I’d never had a close friend that confided in me to that degree, and so it took me a long time to realize two things:

  • Any philia/eros wires that got crossed in my brain about Argo’s friendship with me were due to the fact that my very first “my parents didn’t pick you” friend crossed those same wires.
  • I had a chord running from me to Argo (I used to joke that I put Red Bull in it when she was tired), and just because her philia/eros wires weren’t crossed in the same way mine were, that didn’t mean that I didn’t mean a whole hell of a lot to her and it would have been devastating to pick up my toys and leave.

My fucked up wiring didn’t allow for adult women friendship, because it had never been modeled for me in the right way.
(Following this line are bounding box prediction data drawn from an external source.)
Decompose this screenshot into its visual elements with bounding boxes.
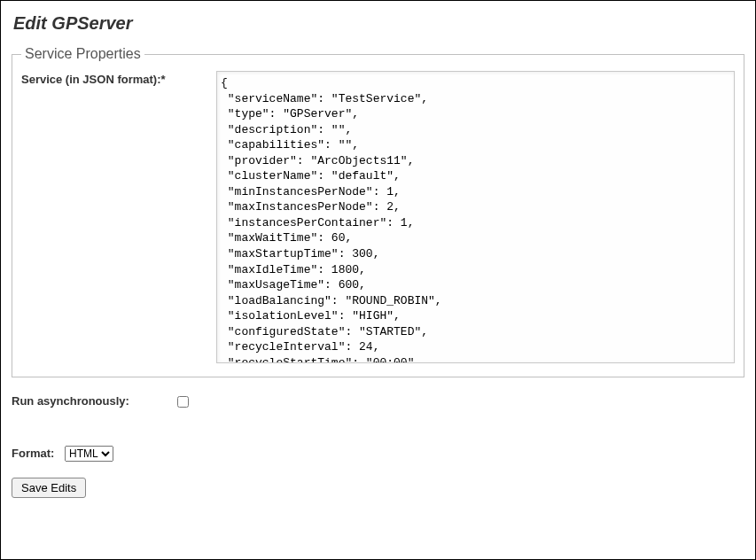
page-container: Edit GPServer Service Properties Service…: [0, 0, 756, 560]
page-title: Edit GPServer: [13, 13, 744, 34]
format-label: Format:: [12, 447, 54, 460]
save-edits-button[interactable]: Save Edits: [12, 478, 86, 498]
service-json-input-cell: [216, 71, 735, 366]
run-async-row: Run asynchronously:: [12, 393, 744, 410]
run-async-label: Run asynchronously:: [12, 394, 167, 408]
format-select[interactable]: HTML: [65, 446, 113, 462]
service-json-row: Service (in JSON format):*: [21, 71, 735, 366]
service-json-textarea[interactable]: [216, 71, 735, 363]
service-json-label: Service (in JSON format):*: [21, 71, 216, 86]
format-row: Format: HTML: [12, 446, 744, 462]
save-row: Save Edits: [12, 478, 744, 498]
service-properties-legend: Service Properties: [21, 46, 144, 62]
run-async-checkbox[interactable]: [177, 396, 189, 408]
service-properties-fieldset: Service Properties Service (in JSON form…: [12, 46, 744, 377]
So, I did what any self-respecting nerd would do. I bought a lot of books on the subject. I knew that our relationship was faltering under an enormous weight (Dana’s jealousy, my crossed wires and inexplicably intense anger), but it was my hope that I could learn to be a good friend and that 20 years from now, we’d be sitting on a porch somewhere with coffee or Jack Daniels or both while Dana rocked the babies in transition from sleeping to wakefulness and brought them out to the porch so that Argo could coo over them and talk about how big they’d gotten since the last time she was there.

It’s a dream that’s hard to give up, because it was never my intention to rip things apart permanently, and now that I have, it is breathing through pain as if it is labor. Trauma lamaze, if you will.

In my smallest, most still voice, what I wanted was for Argo to be family. For the jealousy to go away. For me to be healthy and able to navigate my issues so that years from now, we could laugh about how silly it was not to meet in person right away. A 3D future would have changed the narrative, but there is no going back.

I just need to be whole and secure in myself before I take on a dream this big again.